An alternative narrative

What the story of a Bangladeshi man who needed an urgent blood transfusion can teach us

KEM, a publicly funded institution, has a record of producing quality science

Sanjay Nagral
Jan 20, 2020, Mumbai Mirror

None of you reading this are likely to ever cross paths with Kamruzzaman from Dhaka. In 2016, this young worker was bleeding after an accident and urgently needed blood transfusion for lifesaving surgery.

Attempts by doctors to match the usual blood groups were mysteriously failing. Soon they realised that Kamruzzaman was one of those individuals who by the accident of his birth had one of the rarest types of blood groups in the world: The ‘Bombay’ blood group. This meant that he could not receive blood from any of the usual O, A, B and AB groups, but only from those exceptional individuals who also carry the Bombay group. This was going to be a stupendous challenge.

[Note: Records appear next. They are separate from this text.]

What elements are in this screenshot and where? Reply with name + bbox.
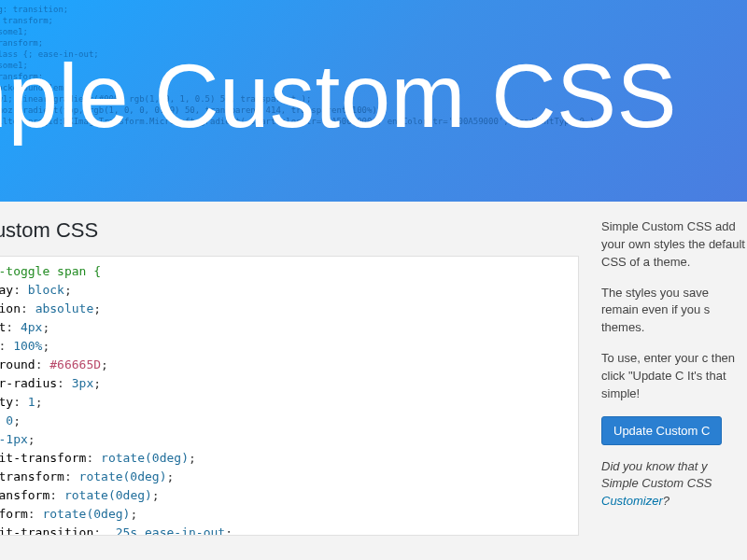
page-body: Custom CSS enu-toggle span {splay: block… (0, 202, 747, 560)
page-title: Custom CSS (0, 218, 579, 243)
sidebar: Simple Custom CSS add your own styles th… (594, 218, 747, 560)
hero-title: mple Custom CSS (0, 45, 677, 147)
customizer-link[interactable]: Customizer (601, 494, 663, 508)
main-column: Custom CSS enu-toggle span {splay: block… (0, 218, 594, 560)
sidebar-customizer-note: Did you know that y Simple Custom CSS Cu… (601, 458, 747, 511)
sidebar-intro-2: The styles you save remain even if you s… (601, 285, 747, 338)
sidebar-intro-3: To use, enter your c then click "Update … (601, 350, 747, 403)
css-editor[interactable]: enu-toggle span {splay: block;sition: ab… (0, 256, 579, 536)
sidebar-intro-1: Simple Custom CSS add your own styles th… (601, 218, 747, 272)
hero-banner: eg: transition; ; transform; #some1; tra… (0, 0, 747, 202)
update-custom-css-button[interactable]: Update Custom C (601, 416, 722, 445)
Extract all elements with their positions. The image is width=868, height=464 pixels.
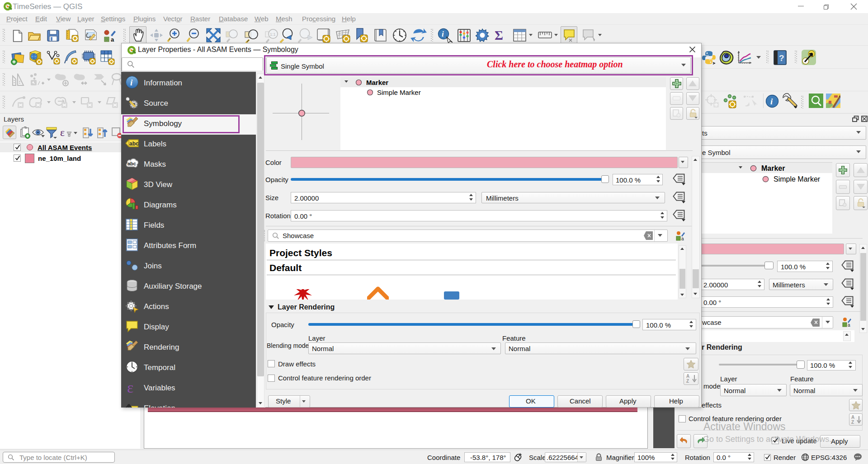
svg-text:a: a	[848, 323, 850, 327]
svg-text:i: i	[130, 78, 133, 87]
svg-text:ε: ε	[127, 380, 133, 394]
svg-text:i: i	[442, 30, 444, 38]
svg-text:a: a	[681, 236, 684, 241]
svg-text:a: a	[111, 36, 114, 42]
svg-text:abc: abc	[127, 161, 136, 166]
svg-text:1:1: 1:1	[270, 32, 276, 37]
svg-text:abc: abc	[129, 141, 139, 147]
svg-text:?: ?	[779, 53, 784, 63]
svg-text:i: i	[770, 97, 773, 106]
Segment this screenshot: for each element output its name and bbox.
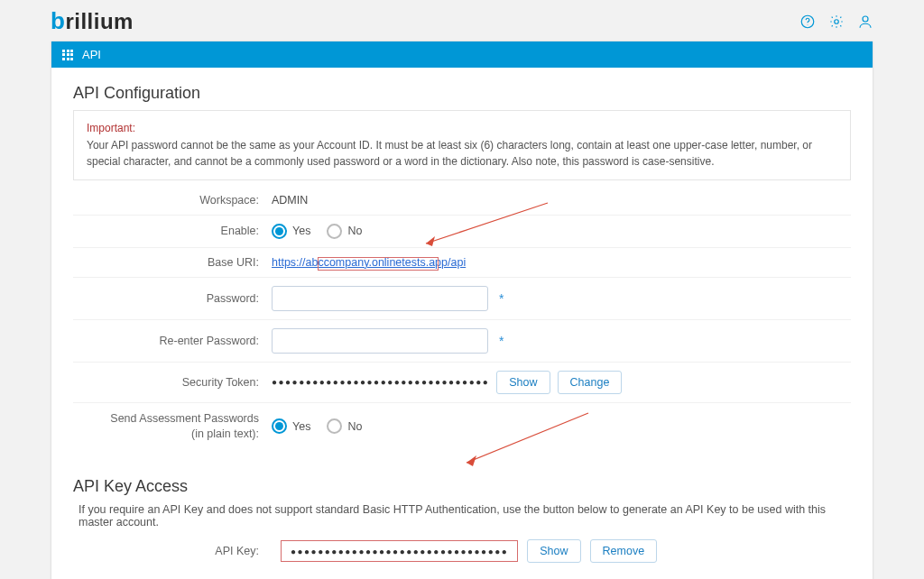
security-token-label: Security Token: — [73, 376, 272, 389]
token-change-button[interactable]: Change — [558, 371, 623, 394]
token-show-button[interactable]: Show — [496, 371, 550, 394]
svg-marker-7 — [467, 455, 476, 466]
enable-radiogroup: Yes No — [272, 224, 362, 239]
base-uri-link[interactable]: https://abccompany.onlinetests.app/api — [272, 256, 466, 269]
important-label: Important: — [87, 120, 837, 137]
brand-logo: brillium — [51, 7, 134, 35]
enable-label: Enable: — [73, 225, 272, 237]
important-note: Important: Your API password cannot be t… — [73, 110, 851, 180]
base-uri-label: Base URI: — [73, 256, 272, 269]
api-key-access-desc: If you require an API Key and does not s… — [73, 501, 851, 530]
send-pw-label: Send Assessment Passwords (in plain text… — [73, 411, 272, 442]
api-key-access-heading: API Key Access — [73, 477, 851, 496]
svg-point-2 — [835, 19, 839, 23]
api-key-mask-box: ●●●●●●●●●●●●●●●●●●●●●●●●●●●●●●●● — [281, 540, 518, 562]
important-text: Your API password cannot be the same as … — [87, 137, 837, 170]
api-key-remove-button[interactable]: Remove — [590, 539, 658, 563]
api-key-show-button[interactable]: Show — [527, 539, 580, 563]
enable-yes-radio[interactable]: Yes — [272, 224, 310, 239]
send-pw-yes-radio[interactable]: Yes — [272, 418, 310, 434]
gear-icon[interactable] — [828, 14, 845, 30]
password-label: Password: — [73, 292, 272, 305]
brand-text: rillium — [65, 9, 134, 34]
send-pw-no-radio[interactable]: No — [327, 418, 362, 434]
security-token-mask: ●●●●●●●●●●●●●●●●●●●●●●●●●●●●●●●● — [272, 377, 489, 387]
help-icon[interactable] — [799, 14, 816, 30]
page-title: API Configuration — [73, 84, 851, 103]
password-input[interactable] — [272, 286, 488, 311]
section-bar: API — [51, 41, 873, 68]
workspace-label: Workspace: — [73, 194, 272, 207]
grid-icon[interactable] — [62, 50, 73, 60]
brand-logomark: b — [51, 7, 65, 35]
svg-point-3 — [863, 16, 868, 22]
send-pw-radiogroup: Yes No — [272, 418, 362, 434]
enable-no-radio[interactable]: No — [327, 224, 362, 239]
workspace-value: ADMIN — [272, 194, 308, 207]
api-key-label: API Key: — [73, 545, 272, 557]
svg-point-1 — [808, 24, 808, 25]
required-mark: * — [499, 291, 504, 306]
reenter-password-label: Re-enter Password: — [73, 335, 272, 347]
user-icon[interactable] — [857, 14, 873, 30]
reenter-password-input[interactable] — [272, 328, 488, 354]
api-key-mask: ●●●●●●●●●●●●●●●●●●●●●●●●●●●●●●●● — [291, 547, 508, 556]
required-mark: * — [499, 334, 504, 348]
section-title: API — [82, 48, 101, 61]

In 1952, a railway accident and a stab wound victim were treated within a span of a few weeks in Mumbai’s KEM Hospital. Both needed blood and seemed to have the common blood group O. Surprisingly, their blood reacted to all the common O blood group bottles with whom a match was tried. This had never happened before.

The perplexed but persistent doctors searched 160 further donors and finally found another individual whose blood matched. Their curiosity aroused, they then went on to study these patients and in an example of great science, zoomed in on the explanation of an absent antigen on the red blood cells that was responsible. Three Bombay doctors – Bhende, Deshpande and Bhatia – collaborated with four British doctors from the Medical Research Council on this work. They published their findings in the leading medical journal Lancet, and since the work was from Bombay, the blood group was named after the city. According to one estimate, one in every 17,600 people in India and one in every 25,000 people in the world has this blood group. It is perhaps more common in South Asia due to a higher incidence of consanguineous and endogamous marriages amongst family members and clans. Its incidence is falling in urban populations but is high amongst certain tribal communities.

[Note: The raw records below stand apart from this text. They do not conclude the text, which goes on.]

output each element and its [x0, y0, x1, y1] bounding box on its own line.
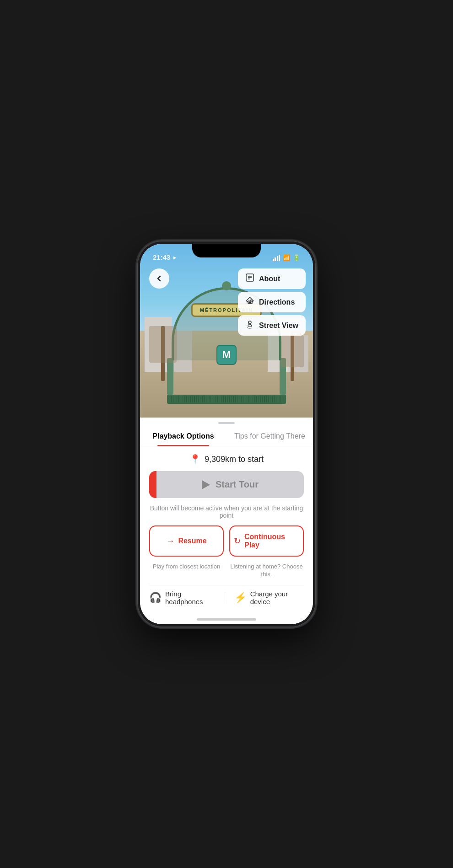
- battery-icon: 🔋: [293, 254, 300, 261]
- start-tour-hint: Button will become active when you are a…: [149, 504, 304, 519]
- resume-icon: →: [166, 536, 174, 546]
- location-icon: ►: [172, 255, 177, 260]
- right-menu: About Directions: [238, 268, 306, 336]
- start-tour-container: Start Tour: [149, 471, 304, 498]
- pin-icon: 📍: [189, 454, 201, 465]
- resume-sublabel: Play from closest location: [149, 563, 224, 579]
- charge-icon: ⚡: [234, 592, 247, 604]
- action-buttons: → Resume ↻ Continuous Play: [149, 525, 304, 557]
- action-sublabels: Play from closest location Listening at …: [149, 563, 304, 579]
- start-tour-red-bar: [149, 471, 156, 498]
- phone-frame: 21:43 ► 📶 🔋: [137, 241, 316, 627]
- headphone-icon: 🎧: [149, 592, 162, 604]
- tip-divider: [225, 592, 225, 603]
- status-icons: 📶 🔋: [273, 254, 301, 261]
- time-display: 21:43: [153, 253, 170, 261]
- tip-charge: ⚡ Charge your device: [234, 590, 304, 605]
- headphones-label: Bring headphones: [165, 590, 216, 605]
- distance-row: 📍 9,309km to start: [149, 454, 304, 465]
- play-icon: [202, 480, 210, 489]
- notch: [192, 244, 261, 257]
- about-icon: [245, 273, 254, 284]
- continuous-sublabel: Listening at home? Choose this.: [229, 563, 304, 579]
- street-view-button[interactable]: Street View: [238, 315, 306, 336]
- charge-label: Charge your device: [250, 590, 304, 605]
- tips-row: 🎧 Bring headphones ⚡ Charge your device: [149, 585, 304, 607]
- start-tour-button[interactable]: Start Tour: [156, 471, 304, 498]
- hero-image: MÉTROPOLITAIN M: [140, 244, 313, 418]
- continuous-play-button[interactable]: ↻ Continuous Play: [229, 525, 304, 557]
- tip-headphones: 🎧 Bring headphones: [149, 590, 216, 605]
- distance-text: 9,309km to start: [205, 455, 264, 464]
- tabs: Playback Options Tips for Getting There: [140, 427, 313, 446]
- tab-tips[interactable]: Tips for Getting There: [226, 427, 313, 446]
- directions-icon: [245, 296, 254, 308]
- resume-label: Resume: [178, 537, 206, 545]
- about-button[interactable]: About: [238, 268, 306, 289]
- resume-button[interactable]: → Resume: [149, 525, 224, 557]
- street-view-label: Street View: [259, 321, 298, 330]
- phone-inner: 21:43 ► 📶 🔋: [140, 244, 313, 624]
- status-time: 21:43 ►: [153, 253, 177, 261]
- metro-m-box: M: [216, 345, 237, 365]
- svg-point-7: [248, 327, 252, 328]
- tree-left: [149, 326, 177, 381]
- about-label: About: [259, 275, 280, 283]
- metro-fence: [167, 395, 286, 404]
- start-tour-label: Start Tour: [216, 479, 259, 490]
- tab-playback[interactable]: Playback Options: [140, 427, 226, 446]
- svg-point-6: [248, 321, 251, 324]
- street-view-icon: [245, 320, 254, 331]
- wifi-icon: 📶: [283, 254, 290, 261]
- tree-right: [281, 335, 304, 381]
- content-area: 📍 9,309km to start Start Tour Button wi: [140, 446, 313, 615]
- home-indicator: [197, 618, 256, 621]
- screen: 21:43 ► 📶 🔋: [140, 244, 313, 624]
- back-button[interactable]: [149, 268, 169, 289]
- bottom-sheet: Playback Options Tips for Getting There …: [140, 418, 313, 624]
- continuous-icon: ↻: [234, 536, 241, 546]
- directions-label: Directions: [259, 298, 295, 306]
- drag-handle: [218, 422, 235, 424]
- directions-button[interactable]: Directions: [238, 292, 306, 312]
- continuous-label: Continuous Play: [244, 533, 299, 549]
- signal-icon: [273, 255, 280, 261]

Kamruzzman’s doctors were frantically looking for a Bangladeshi donor with the Bombay blood group, when through an online search they chanced upon and contacted a Mumbai-based NGO, Think Foundation, which runs a registry of individuals with this group. The foundation responded immediately and contacted its list of donors. The process needed clearances from multiple agencies, as transporting human blood across borders is an extremely onerous task. Kamruzzman was lucky. The blood of Swapna Sawant, Krishnanand Kori, Mehul Bhelekar and Pravin Shinde was flown to Dhaka after multiple permissions and Kamruzzaman’s life was saved.

There are several non-governmental organisations like the Think Foundation doing quiet, solid work in helping citizens in moments of crisis. Whether providing ambulances, blood, drugs, counselling or even training to deal with emergencies, the NGO sector’s contribution to healthcare is enormous. The recent initiative in Mumbai’s western suburbs by a group called ICARE to teach ordinary citizens to perform cardiac massage and use a defibrillator is one such example. In January last year, this newspaper reported how a Bandra businessman named Sameer Firasta saved the life of an architect, Prem Nath, who collapsed on Carter Road during a morning walk, by performing cardiac massage and using a defibrillator installed by ICARE.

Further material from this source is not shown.